Add more clarifications in response to Ralf's comments

2025-05-14 02:49:40 +00:00 · 2022-04-08 15:53:08 -04:00 · 2022-04-08 15:53:08 -04:00 · 4bce639c3b
commit 4bce639c3b
parent 411ae6f5ad
1 changed files with 84 additions and 102 deletions
--- a/compiler/rustc_middle/src/mir/mod.rs
+++ b/compiler/rustc_middle/src/mir/mod.rs
@ -1598,9 +1598,9 @@ pub enum StatementKind<'tcx> {
    /// Assign statements roughly correspond to an assignment in Rust proper (`x = ...`) except
    /// without the possibility of dropping the previous value (that must be done separately, if at
    /// all). The *exact* way this works is undecided. It probably does something like evaluating
-    /// the LHS and RHS, and then doing the inverse of a place to value conversion to write the
-    /// resulting value into memory. Various parts of this may do type specific things that are more
-    /// complicated than simply copying over the bytes depending on the types.
+    /// the LHS to a place and the RHS to a value, and then storing the value to the place. Various
+    /// parts of this may do type specific things that are more complicated than simply copying
+    /// bytes.
    ///
    /// **Needs clarification**: The implication of the above idea would be that assignment implies
    /// that the resulting value is initialized. I believe we could commit to this separately from
@ -1615,8 +1615,9 @@ pub enum StatementKind<'tcx> {
    /// interesting for optimizations? Do we want to allow such optimizations?
    ///
    /// **Needs clarification**: We currently require that the LHS place not overlap with any place
-    /// read as part of computation of the RHS. This requirement is under discussion in [#68364]. As
-    /// a part of this discussion, it is also unclear in what order the components are evaluated.

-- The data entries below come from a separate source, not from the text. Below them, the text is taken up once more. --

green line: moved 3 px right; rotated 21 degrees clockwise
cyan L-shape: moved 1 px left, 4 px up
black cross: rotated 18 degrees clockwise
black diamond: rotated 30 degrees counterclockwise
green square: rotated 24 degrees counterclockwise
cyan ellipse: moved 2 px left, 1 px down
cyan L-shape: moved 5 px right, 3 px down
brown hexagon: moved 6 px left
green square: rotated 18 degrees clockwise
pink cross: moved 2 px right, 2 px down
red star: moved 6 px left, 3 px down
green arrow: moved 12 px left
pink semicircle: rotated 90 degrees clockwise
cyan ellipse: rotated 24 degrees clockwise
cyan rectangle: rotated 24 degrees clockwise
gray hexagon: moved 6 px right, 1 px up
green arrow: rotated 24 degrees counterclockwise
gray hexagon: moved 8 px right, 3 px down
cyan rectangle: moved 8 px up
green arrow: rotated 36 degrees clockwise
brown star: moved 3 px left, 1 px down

+    /// read as part of computation of the RHS for some rvalues (generally those not producing
+    /// primitives). This requirement is under discussion in [#68364]. As a part of this discussion,
+    /// it is also unclear in what order the components are evaluated.
    ///
    /// [#68364]: https://github.com/rust-lang/rust/issues/68364
    ///
@ -1714,9 +1715,8 @@ pub enum StatementKind<'tcx> {
    /// **Needs clarification**: In what order are operands computed and dereferenced? It should
    /// probably match the order for assignment, but that is also undecided.
    ///
-    /// **Needs clarification**: Is this typed or not, ie is there a place to value and back
-    /// conversion involved? I vaguely remember Ralf saying somewhere that he thought it should not
-    /// be.
+    /// **Needs clarification**: Is this typed or not, ie is there a typed load and store involved?
+    /// I vaguely remember Ralf saying somewhere that he thought it should not be.

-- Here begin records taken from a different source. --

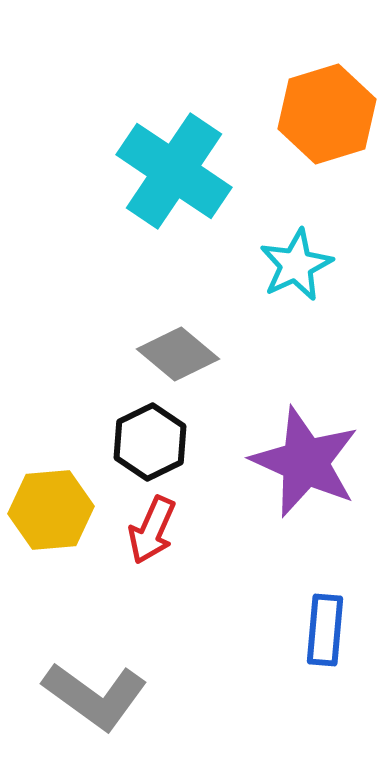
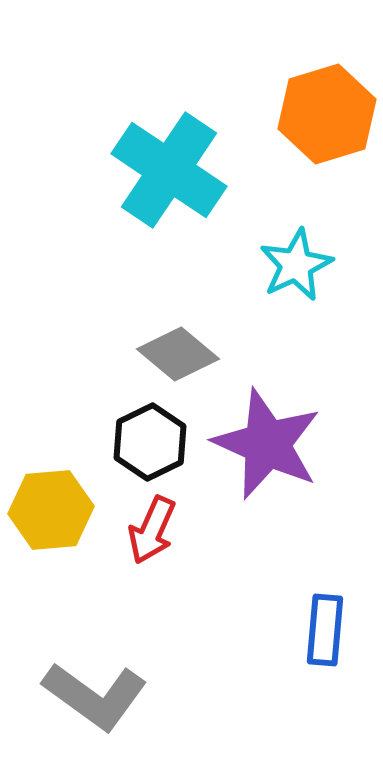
cyan cross: moved 5 px left, 1 px up
purple star: moved 38 px left, 18 px up
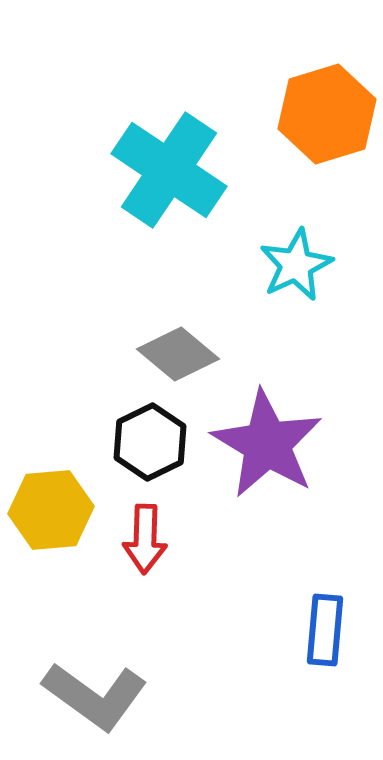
purple star: rotated 7 degrees clockwise
red arrow: moved 7 px left, 9 px down; rotated 22 degrees counterclockwise
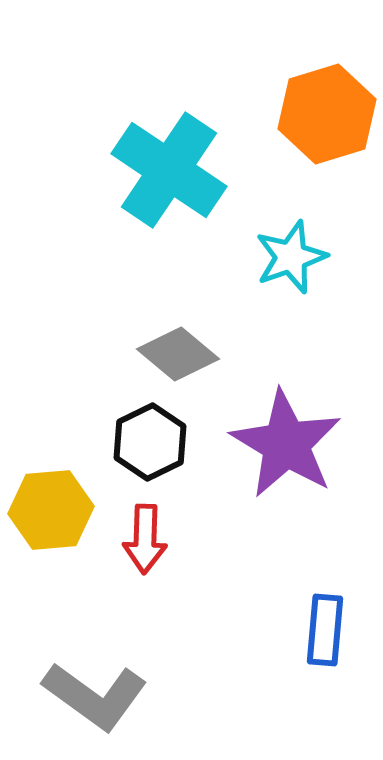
cyan star: moved 5 px left, 8 px up; rotated 6 degrees clockwise
purple star: moved 19 px right
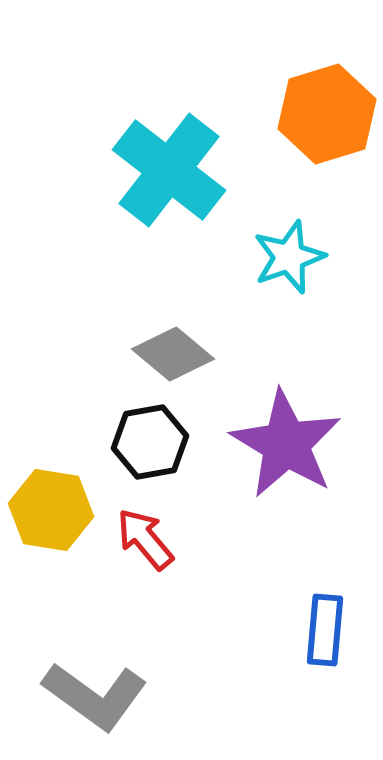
cyan cross: rotated 4 degrees clockwise
cyan star: moved 2 px left
gray diamond: moved 5 px left
black hexagon: rotated 16 degrees clockwise
yellow hexagon: rotated 14 degrees clockwise
red arrow: rotated 138 degrees clockwise
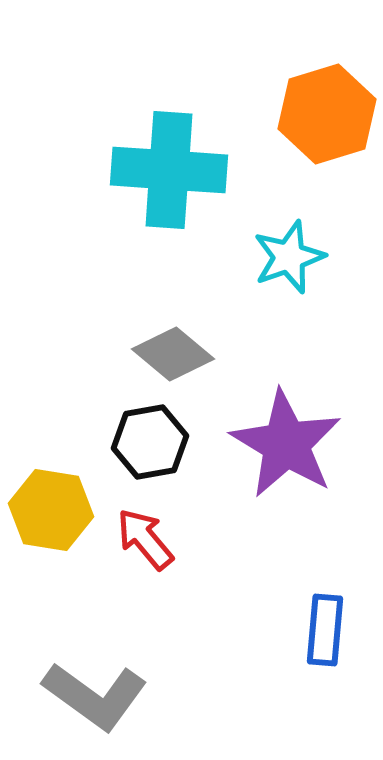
cyan cross: rotated 34 degrees counterclockwise
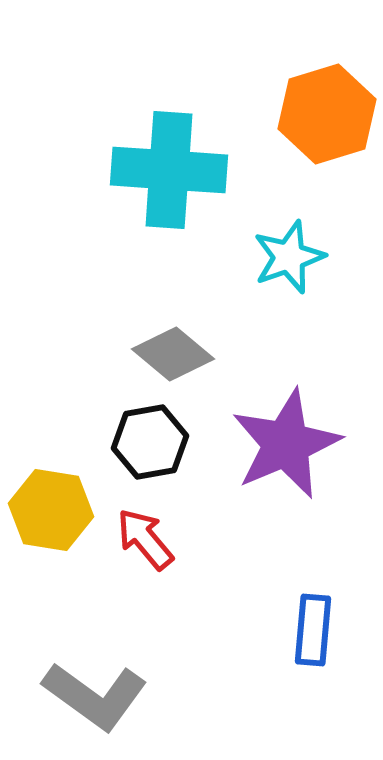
purple star: rotated 18 degrees clockwise
blue rectangle: moved 12 px left
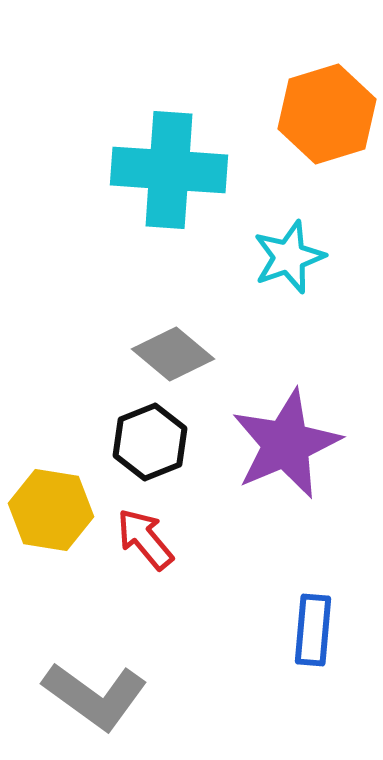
black hexagon: rotated 12 degrees counterclockwise
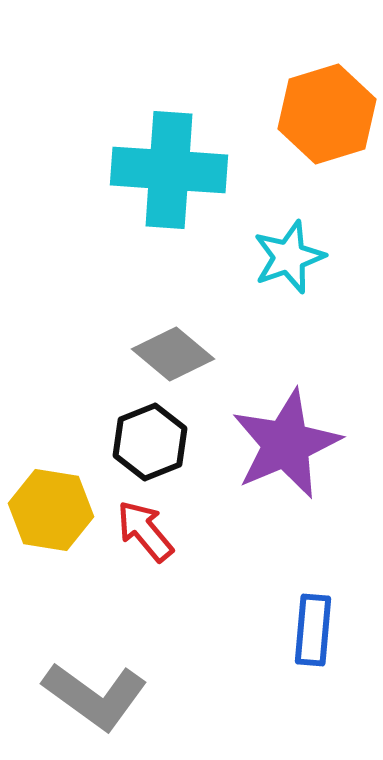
red arrow: moved 8 px up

    CopyNonOverlapping(Box<CopyNonOverlapping<'tcx>>),

    /// No-op. Useful for deleting instructions without affecting statement indices.
@ -1868,41 +1868,55 @@ pub struct CopyNonOverlapping<'tcx> {

 /// Places roughly correspond to a "location in memory." Places in MIR are the same mathematical
 /// object as places in Rust. This of course means that what exactly they are is undecided and part
-/// of the Rust memory model. However, they will likely contain at least the following three pieces
-/// of information in some form:
+/// of the Rust memory model. However, they will likely contain at least the following pieces of
+/// information in some form:
 ///
-///  1. The part of memory that is referred to (see discussion below for details).

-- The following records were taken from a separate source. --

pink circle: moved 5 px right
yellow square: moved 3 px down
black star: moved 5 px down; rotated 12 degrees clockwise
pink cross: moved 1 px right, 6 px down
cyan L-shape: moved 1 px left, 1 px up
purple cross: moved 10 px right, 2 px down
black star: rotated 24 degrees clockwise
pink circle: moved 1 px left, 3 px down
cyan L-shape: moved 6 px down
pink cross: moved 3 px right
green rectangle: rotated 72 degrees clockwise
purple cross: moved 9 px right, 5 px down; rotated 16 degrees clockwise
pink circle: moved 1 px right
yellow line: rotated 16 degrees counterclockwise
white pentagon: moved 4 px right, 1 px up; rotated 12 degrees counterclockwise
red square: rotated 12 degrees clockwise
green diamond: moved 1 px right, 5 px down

-///  2. The type of the place and an optional variant index. See [`PlaceTy`][tcx::PlaceTy]
-///  3. The provenance with which the place is being accessed.
+///  1. The address in memory that the place refers to.
+///  2. The provenance with which the place is being accessed.
+///  3. The type of the place and an optional variant index. See [`PlaceTy`][tcx::PlaceTy].
+///  4. Optionally, some metadata. This exists if and only if the type of the place is not `Sized`.
 ///
-/// We'll give a description below of how the first two of these three properties are computed for a
-/// place. We cannot give a description of the provenance, because that is part of the undecided
-/// aliasing model - we only include it here at all to acknowledge its existence.
+/// We'll give a description below of how all pieces of the place except for the provenance are
+/// calculated. We cannot give a description of the provenance, because that is part of the
+/// undecided aliasing model - we only include it here at all to acknowledge its existence.
 ///
-/// For a place that has no projections, ie `Place { local, projection: [] }`, the part of memory is
-/// the local's full allocation and the type is the type of the local. For any other place, we
-/// define the values as a function of the parent place, that is the place with its last
-/// [`ProjectionElem`] stripped. The way this is computed of course depends on the kind of that last
-/// projection element:
+/// Each local naturally corresponds to the place `Place { local, projection: [] }`. This place has
+/// the address of the local's allocation and the type of the local.
+///
+/// **Needs clarification:** Unsized locals seem to present a bit of an issue. Their allocation
+/// can't actually be created on `StorageLive`, because it's unclear how big to make the allocation.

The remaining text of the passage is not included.